Later, summarizing the merciful acts of God, the poet again uses similar imagery and builds upon it:
He turned the desert into pools of water
and the parched ground into flowing springs;
there he brought the hungry to live,
and they founded a city where they could settle.
They sowed fields and planted vineyards
that yielded a fruitful harvest;
he blessed them, and their numbers greatly increased,
and he did not let their herds diminish. (vss. 35-38)
The people no longer live in a harsh and lifeless desert. They’ve settled down in a place where they can keep herds, plant crops, and live off a bountiful harvest. They can not only feed their children, but have more children, because their future is secure.
The wise, however, will do more than merely ponder God’s love and mercy; they will also ponder God’s justice.
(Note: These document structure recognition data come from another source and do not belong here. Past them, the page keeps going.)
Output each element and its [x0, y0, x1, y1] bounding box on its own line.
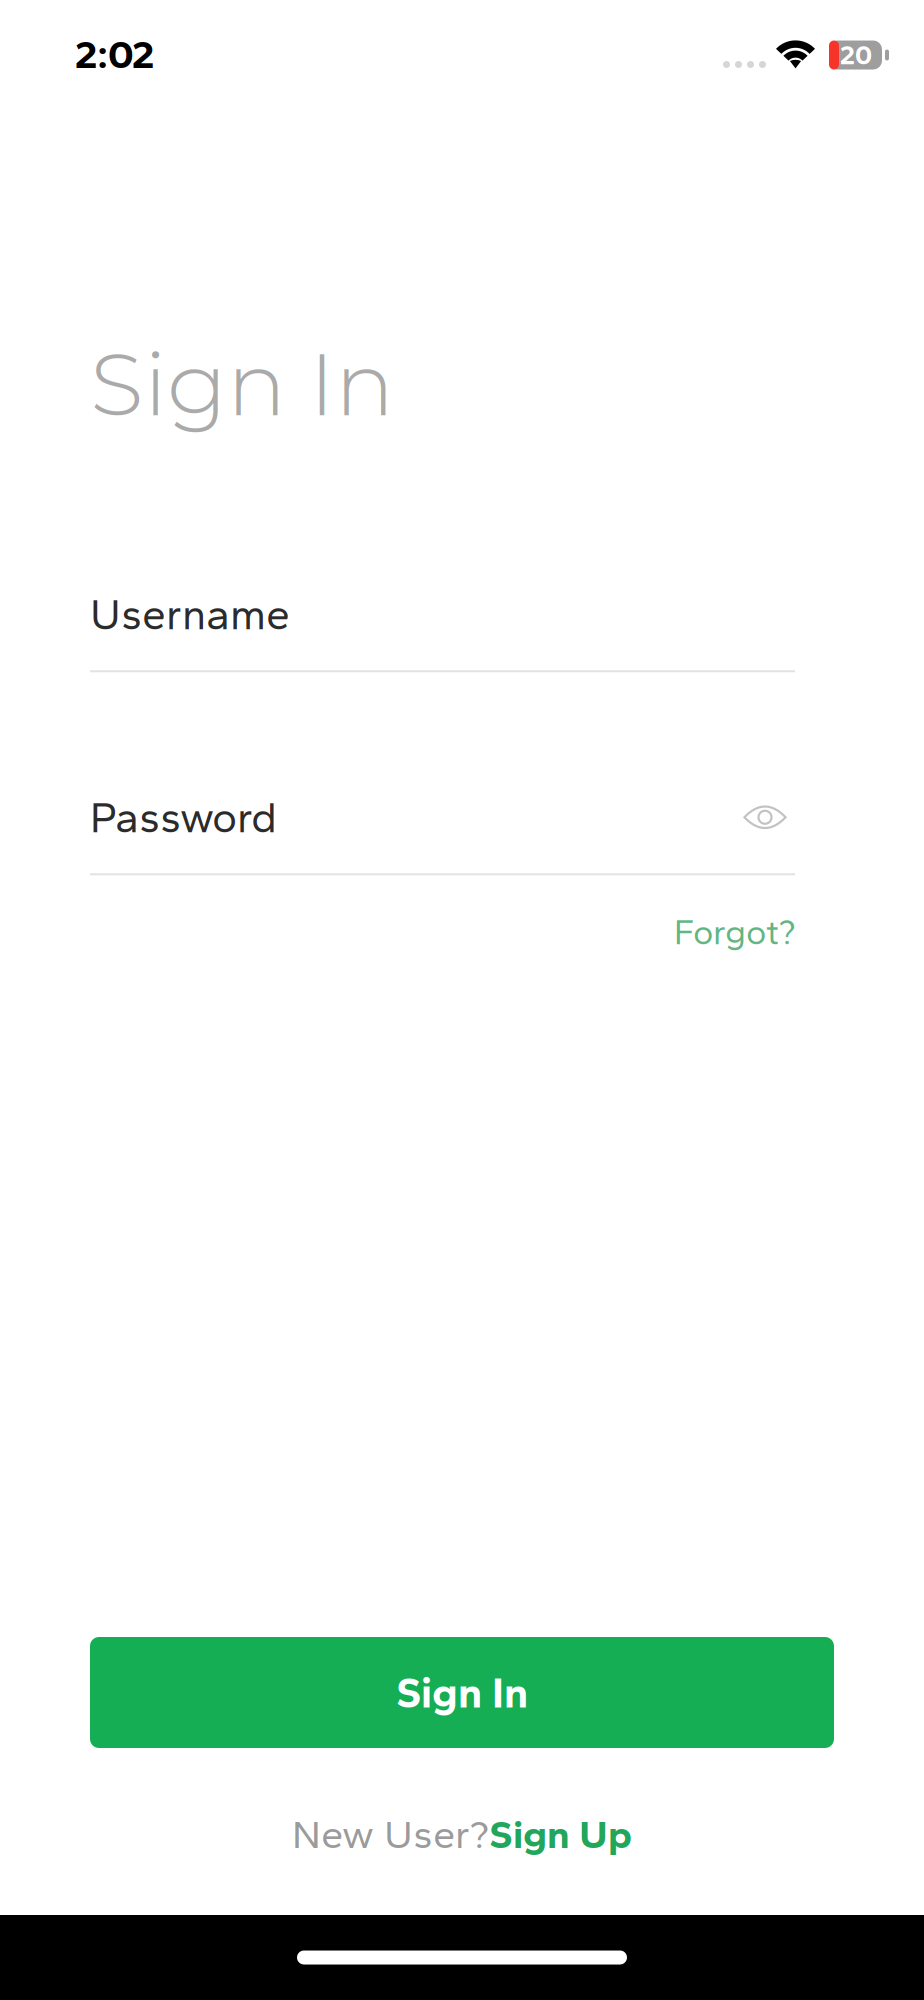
button[interactable]: New User?	[292, 1810, 632, 1858]
staticText: Username	[90, 589, 290, 640]
button[interactable]: Forgot?	[674, 911, 795, 953]
button[interactable]: Show password	[735, 791, 795, 843]
staticText: New User?	[292, 1810, 489, 1858]
staticText: Forgot?	[674, 911, 795, 953]
staticText: Sign In	[396, 1667, 528, 1718]
staticText: Sign In	[90, 330, 394, 437]
staticText: Sign Up	[489, 1810, 632, 1858]
staticText: Password	[90, 792, 277, 843]
button[interactable]: Sign In	[90, 1637, 834, 1748]
staticText: 20	[840, 39, 872, 71]
staticText: 2:02	[75, 30, 154, 78]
Yes, God can mercifully turn a desert into a well-watered and fruitful land. But before saying this, the psalmist warns that God can also do the reverse:
He turned rivers into a desert,
flowing springs into thirsty ground,
and fruitful land into a salt waste,
because of the wickedness of those who lived there. (vss. 33-34)
As we see throughout the psalms, God punishes the wicked and arrogant, but saves and blesses those who are needy and afflicted. Thus, in the face of these stories of both redemption and justice, the psalmist says, “The upright see and rejoice, but all the wicked shut their mouths” (vs. 42).
I AM REMINDED once again of the teaching of Jesus, specifically what’s known as the Sermon on the Plain in Luke 6. A great crowd had gathered around Jesus, both to be healed and to hear him speak. Looking at his followers, he declared that the poor, the hungry, those who weep, and those who are hated by others were all blessed by God. But then he added the flip side of that teaching, declaring woes upon the rich, the well-fed, those who laugh, and those who are esteemed by others.
This is as countercultural a teaching as one can imagine, for any time or place. Who wants to be poor and hungry? Who wouldn’t rather be rich and have a full stomach? Who wouldn’t rather laugh than cry? And why wouldn’t anyone want others to think well of them, instead of being the object of hatred and scorn?
Jesus is not, of course, saying that there is anything intrinsically “blessed” about being poor, hungry, and the like — that would be a contradiction of the wisdom of Psalm 107. Rather, I understand Jesus to be teaching his followers what it means to truly believe in a God of both mercy and justice. The needy and destitute are blessed, not because poverty is particularly pleasant, but because God cares about them and answers their cries.
Conversely, there’s nothing intrinsically wrong with enjoying a good meal or a good reputation. What Jesus is describing here, in a way that fits with his other teachings about wealth, is something akin to a worldly vision of the pursuit of happiness and success. After all, who needs God when they already have everything they want in life? Even if a person feigns devotion to God, how they live will show what they truly value and believe.
That includes how the rich treat the poor. Do the rich look down upon the poor or treat them with contempt? Do they blame the needy for somehow deserving their unhappy state? Or do they realize with the psalmist that God shows mercy to the needy and judges the arrogant?
The psalmist has much wisdom to teach us, if we have the ears to hear.